Germany’s Federal Criminal Police Office, the Bundeskriminalamt (BKA), on Tuesday announced the official takedown of Hydra, the world’s largest illegal dark web marketplace.
“[543] Bitcoins amounting to currently the equivalent of approximately €23 million were seized, which are attributed to the marketplace,” the BKA said in a press release.
The agency attributed the shutdown of Hydra to an extensive investigation operation conducted by its Central Office for Combating Cybercrime (ZIT) in partnership with U.S. law enforcement authorities since August 2021.

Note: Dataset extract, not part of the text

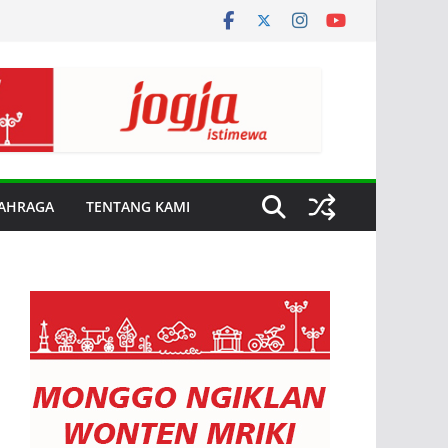
AHRAGA
TENTANG KAMI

Launched in 2015, Hydra is a Russian-language dark web marketplace that opened as a competitor to the now-defunct Russian Anonymous Marketplace (aka RAMP), primarily focusing on the sales of illegal narcotics before expanding their focus to peddle forged documents and stolen credit cards.
“Cybercriminals now use it to conduct illicit sales of stolen credit cards, SIM cards, and counterfeit documents and IDs, among other offerings — as well as to obfuscate their own digital transactions through regional exchanges and extended money laundering tactics,” Flashpoint noted in a May 2021 report.
Hydra’s annual transaction volumes are estimated to have crossed $1.37 billion by the end of 2020, marking a staggering rise from a mere $9.40 million in 2016. Roughly 17 million customer and over 19,000 seller accounts are said to have been registered on the marketplace, the BKA said.
Visitors to the marketplace website are now greeted by a seizure banner that says: “The platform and the criminal content have been seized by the Federal Criminal Police Office (BKA) on behalf of the Attorney General’s Office in Frankfurt am Main in the course of an international coordinated law enforcement operation.”
The demise of Hydra follows a wave of recent law enforcement actions against criminal marketplaces since the start of the year, including that of UniCC, Canadian HeadQuarters, and four Russian carding shops Ferum Shop, Sky-Fraud, Trump’s Dumps, and UAS that specialized in the sales of stolen credit cards.